QUESTION: Why do vegans replicate meat if they are so opposed to it? – M. Cyman
ANSWER: Some of my best friends are vegan. They have taught me a lot about cooking. The other night we had a dinner party for eight where I cooked food suitable for a vegan, a person with FODMAP problems and the husband of the vegan who hates vegan food. It was a great meal. The fact that another mate was making ridiculously strong and delicious cocktails did help.
I really don't think it is the vegans who replicate meat but the businesses who see an opening. You can't get a whole lot of tofu, textured vegetable protein (TVP), amino acids, hydrolised vegetable oil, colours and seasoning and put it on a plate. You have to shape it into something recognisable. And I am not talking about a hammer or a vase. It has to look like food. And shaping tofu and TVP into a carrot doesn't make sense when a carrot already exists. So you create fake bacon, turkey, myriad burgers and sausages that look like meat but taste like thongs.
When I researched and wrote My Year Without Meat, one of the first things I learned is that going meat-free means you have to take nutrition really seriously and learn how to prepare food properly. Because a lot of processed meat substitutes are truly awful.

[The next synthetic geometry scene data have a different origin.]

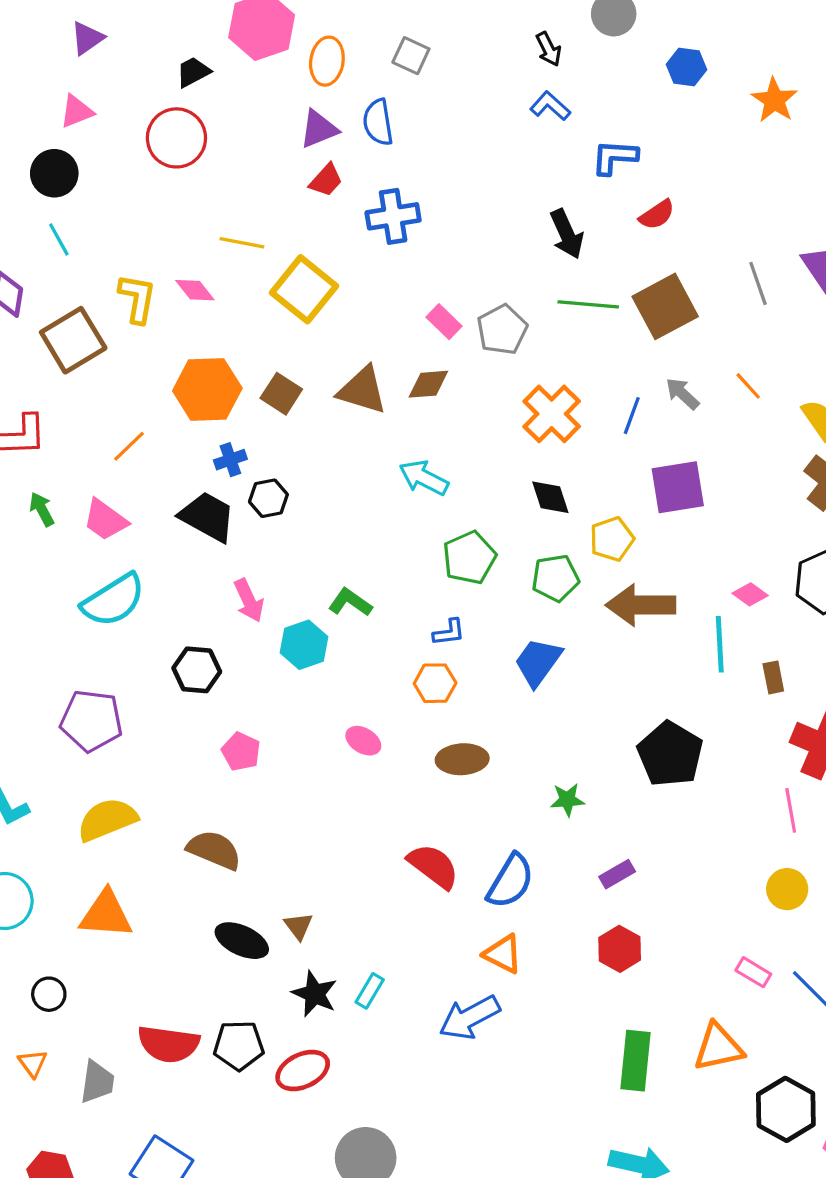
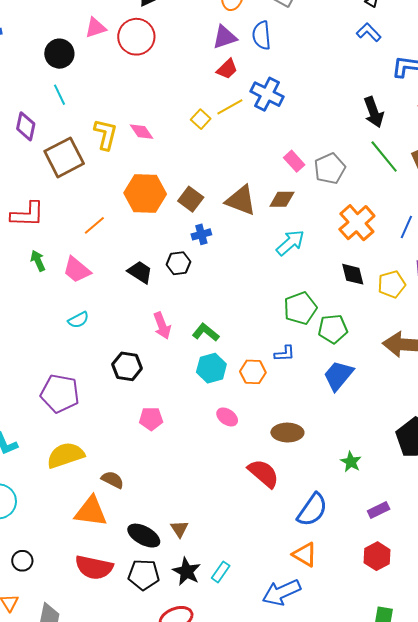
pink triangle: (76, 111) -> (96, 28), moved
blue cross: (393, 216) -> (267, 94), turned 32
yellow line: (242, 243) -> (230, 107), moved, turned -44
yellow square: (304, 289) -> (201, 119), moved, size x0.5
green line: (588, 304) -> (384, 156), turned 42
blue cross: (230, 460) -> (201, 234), moved
cyan arrow: (424, 478) -> (290, 243), moved, turned 108
black trapezoid: (208, 517) -> (140, 272), size x0.7
yellow pentagon: (612, 539) -> (392, 284), moved
green pentagon: (555, 578) -> (333, 329), moved
cyan semicircle: (113, 600) -> (78, 320), size x0.5
green L-shape: (350, 602) -> (206, 332), moved
cyan hexagon: (304, 645) -> (211, 368), moved
orange hexagon: (435, 683) -> (253, 372), moved
pink pentagon: (241, 752) -> (151, 419), turned -30
green star: (567, 800) -> (351, 462), turned 30
brown semicircle: (214, 850) -> (113, 480), moved, size x0.7
red semicircle: (433, 866) -> (263, 473), moved
orange triangle: (106, 914) -> (91, 511), moved
red semicircle: (168, 1044) -> (94, 567), moved
black pentagon: (239, 1045) -> (144, 575), moved

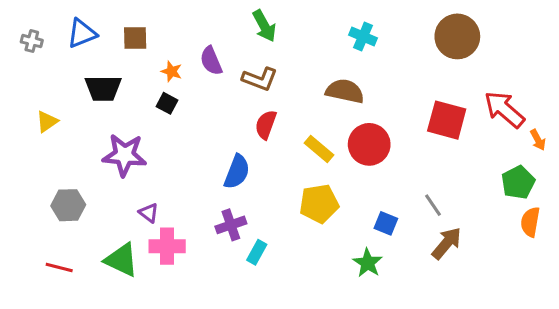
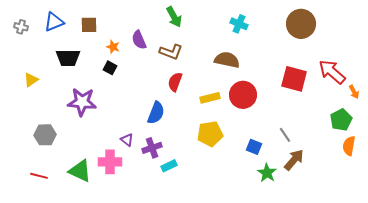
yellow rectangle: (319, 149) -> (210, 98), turned -54
purple triangle: (149, 213) -> (127, 140), moved
cyan rectangle: (257, 252) -> (169, 166), turned 35
green star: (368, 263) -> (267, 173), moved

QUESTION: Why are my fish balls always soft and floppy and not spongy? – K. Low
ANSWER: You need to slap the fish around a bit. Take a small handful of minced, seasoned fish and throw it against the side of the bowl. This works the protein in the muscles that when cooked will set firmer than if you had just rolled the minced fish into balls.
You can use a stand mixer and mix the minced fish to achieve similar results. You will notice a change from being slightly grainy looking until it is slightly glossy and elastic. This slapping method is also essential when making the filling for Chinese dumplings.